At length the news was brought that the enemy were not only in Portugal, but hurrying on at full speed; and that the next twenty-four hours would see Junot in Lisbon. The court were now fully roused at last. Orders were given for conveying the royal family, the court, and all their property, on board the fleet in the Tagus. On the 29th of November 1807 the embarkation was effected, with all the tumult, loss, and misery that belong to excessive haste and a fugitive throne. But it was effected; another day would have made the difference to the King of Portugal between sovereignty and a dungeon. The French dragoons arrived while the fleet were still with in the Tagus, and the last look of the King shewed him the French flag waving on the hills above Lisbon. But he was escorted by the British fleet; and Junot, outrageously disappointed, was forced to be content with having driven a dynasty from the Old World to the New.
On the 17th of January the first intelligence was brought to Rio de Janeiro that the King and royal family had left Europe, and were at hand. The Brazilians were delighted with the prospect. They saw in this arrival the commencement of freedom of trade, of general opulence, of public improvements, and, above all, the high gratification of their pride in becoming a kingdom. From the first report of the good news, the whole sea-coast was in a state of excitement bordering on frenzy. Every hand was busy in preparation, every eye was turned to the telegraph which was to announce the first symptom of the royal fleet. on the horizon; houses were furnished for the illustrious guests, palaces were cleared of the murkiness of a century; the masters of such mansions as were likely to be required for the accommodation of the court, were called on to surrender them, which they are said to have done without a murmur. Such was the eager loyalty of the time; all Brazil was in a ferment with anxiety, expectation, and rejoicing, that at last they were to see their monarch among them.
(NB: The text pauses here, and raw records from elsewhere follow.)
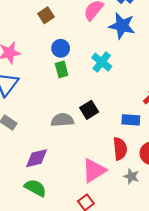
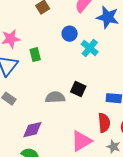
blue circle: (61, 48) -> (70, 34), moved
green rectangle: (62, 69) -> (35, 55), moved
black square: (89, 110) -> (78, 89), turned -35

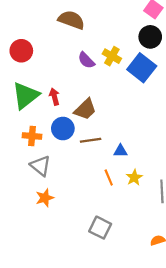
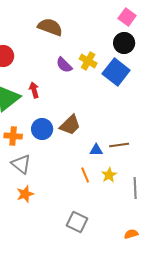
red arrow: (54, 97) -> (34, 90), moved
brown trapezoid: (85, 109) -> (70, 125), moved
brown line: (91, 140) -> (119, 145), moved

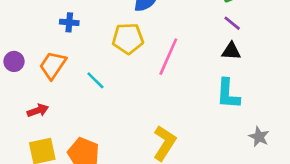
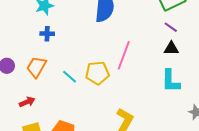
yellow pentagon: (128, 39) -> (97, 73), moved

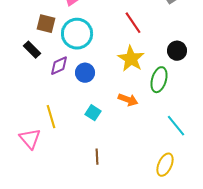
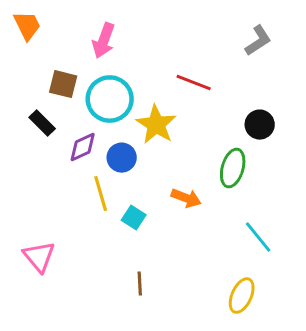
red line: (133, 23) -> (194, 83), turned -35
yellow star: (131, 59) -> (156, 125), moved
yellow line: (51, 117) -> (101, 194), moved

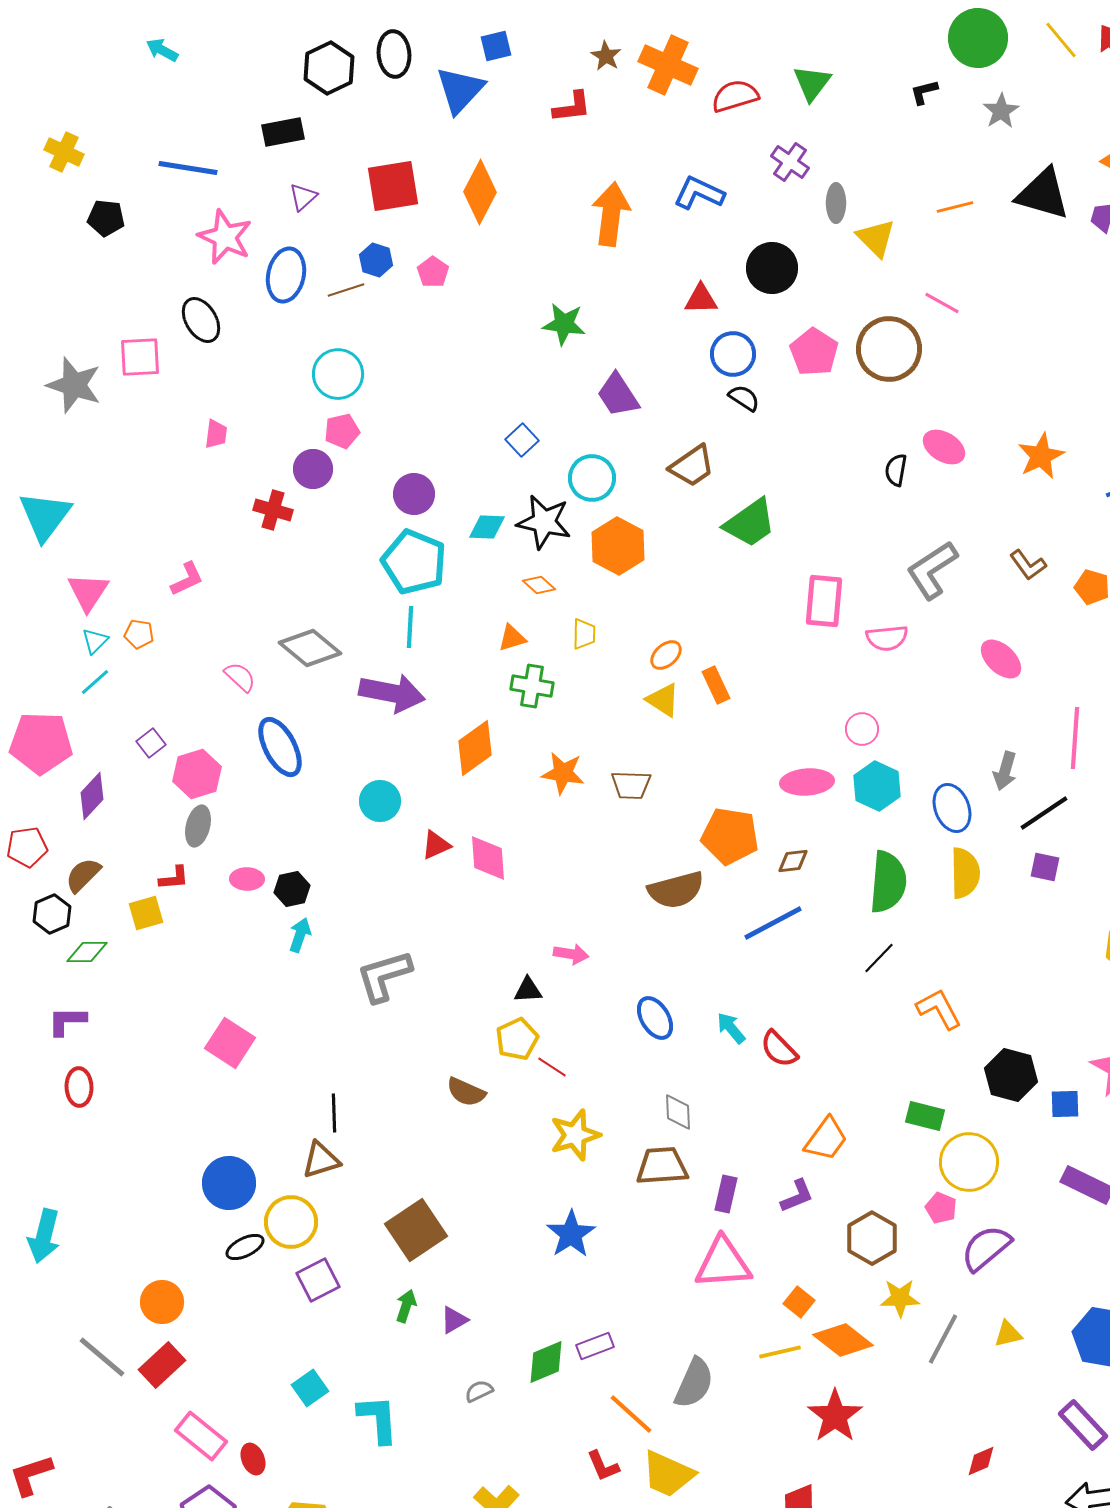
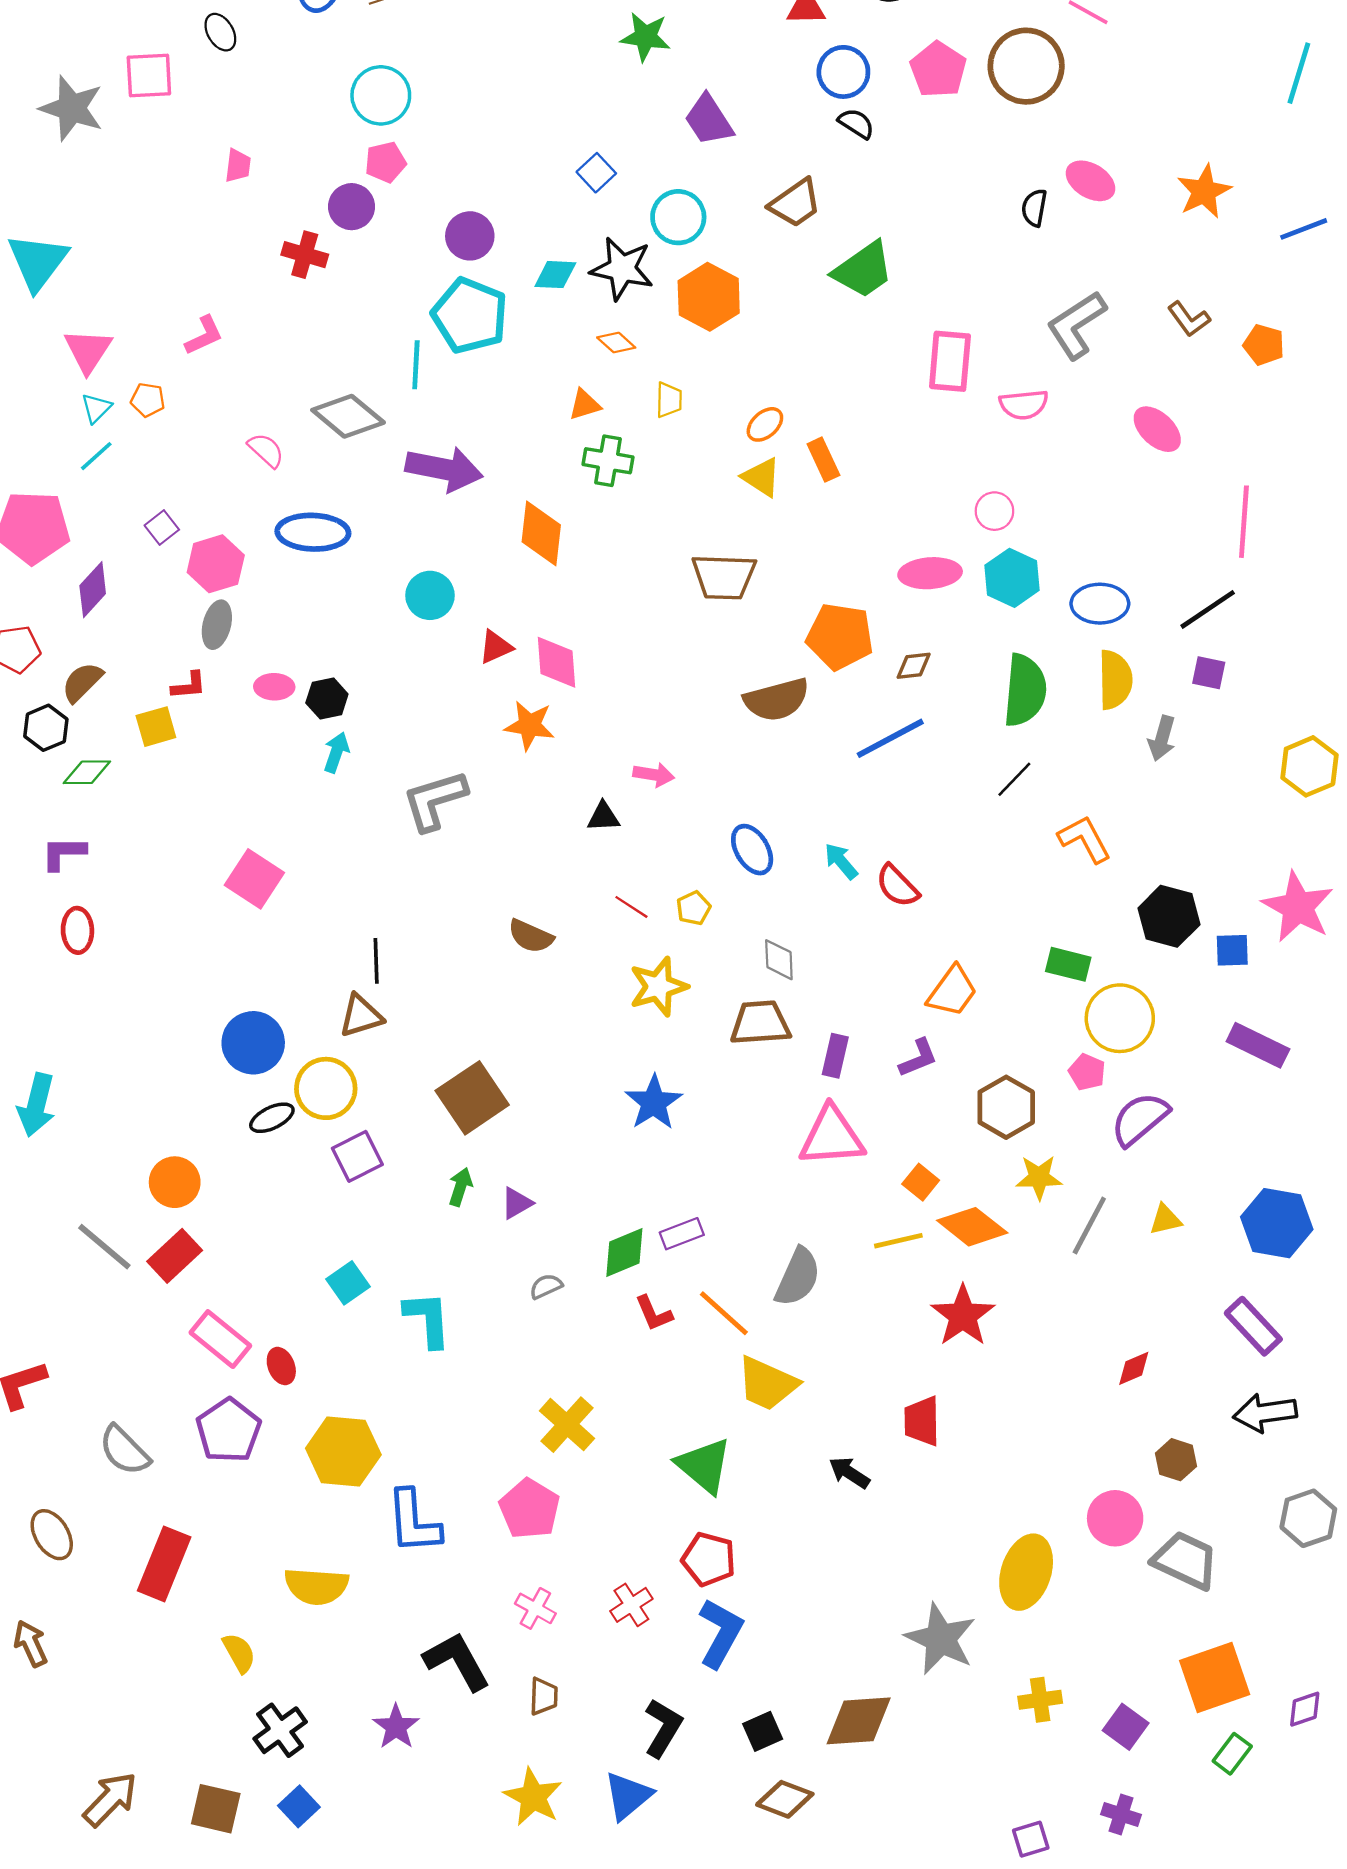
black ellipse: (201, 320) -> (220, 32), size x0.7
cyan line: (410, 627) -> (416, 365), moved
blue ellipse: (280, 747) -> (313, 532), turned -60
orange diamond: (475, 748) -> (541, 533), turned -48
gray arrow: (1005, 771) -> (1162, 738), moved
orange star: (563, 773) -> (530, 725), moved
brown trapezoid: (631, 785) -> (724, 577), size x1.4
blue ellipse: (952, 808) -> (1100, 604), turned -69
yellow pentagon: (517, 1039) -> (693, 908), moved, size x0.7
red L-shape: (603, 1466) -> (654, 1313), moved

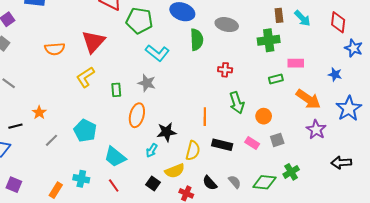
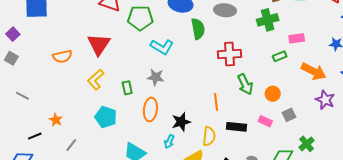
red cross: (225, 70) -> (229, 54), size x1.6
cyan pentagon: (85, 131) -> (106, 117), moved

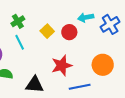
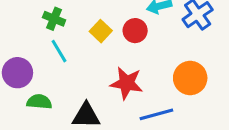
green cross: (18, 21) -> (54, 19), turned -32
red star: (62, 65) -> (127, 83), turned 30

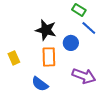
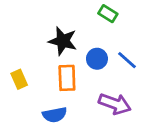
blue line: (89, 28) -> (127, 60), moved
blue semicircle: (40, 84) -> (55, 115), turned -48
The royal squadron followed the intelligence in a few days. Its passage had been rapid, and on the 17th of January 1808, it was signalled as off the coast. But the public disappointment was proportionably great, on learning that this arrival was confined to a single ship, containing some of the ladies of the court. The fleet had been dispersed in a storm a month before; and as the dispersion was complete, fears began to be entertained for the safety of the King. But the Brazilians were resolved to have a fête at all risks. The day on which this single vessel appeared was the feast-day of St Sebastian, the usual illumination of one day was prolonged to three, and at the same time the churches rang with supplications and ceremonies for the royal safety. This suspense continued an entire month. At its close the public fears were appeased by an express from Bahia, announcing that the fleet had reached that port in safety, and all was exultation once
The Sovereign, whom I have hitherto called King, was nominally
but Prince Regent until the year 1816, his mother, the Queen Donna Maria, dying in that year, and the Prince even then deferring the proclamation of his accession to the throne till the year of mourning was at a close. He arrived in his South American empire evidently willing to conciliate the people. His first act in landing at Bahia was to issue a decree worthy of a King. It was a declaration freeing the Brazils from all the fetters of the exclusive Portuguese system, and opening to them the commerce of all nations. The decree was received with universal rejoicing. The Regent then re-embarked for Rio de Janeiro, to the great sorrow of the Bahians. There he arrived on the 7th of March 1808, and was received with all the plaudits and honours that could be heaped on a popular monarch by a grateful and zealous people. The arrival of the court was a matter of eminent importance to the prosperity of Rio; it brought a conflux of the Portuguese nobility, who, of course, quickened expenditure in every direction; the court festivities not only enlivened the people, but excited their industry; foreigners began to visit the port, and before the expiration of a few months, several opulent and active foreign establishments were formed in the capital. The government seconded those favourable incidents with praiseworthy assiduity. Early in the same year Dom John proclaimed the right of every Brazilian to exercise trade, profession, and pursuit, according to his free will. The old restrictions which the jealousy of the parent state had, for nearly three centuries, laid upon the activity of this great province, were thus totally abolished. In the lan guage of the decree, "The government, desirous of increasing the wealth and prosperity of the Brazilian people by manufactures, agriculture, and arts, and thus increasing the number of productive hands, and diminishing the amount of that vice and misery which result from idleness and poverty, have now fully revoked every prohibition which still exists, and hereby encourage and invite all faithful Brazilians to engage in every kind of manufacture to which they are inclined, on a large
or limited scale, without reservation or exception." The next step was one of extraordinary daring for Portuguese legislation. It was the establishment of a newspaper. The fortyfirst birthday of the Prince Regent was made memorable in all the future records of Brazilian literature by the appearance of a royal gazette, published at a royal printing office! The spirit spread, and in a short period newspapers were propagated throughout the entire country.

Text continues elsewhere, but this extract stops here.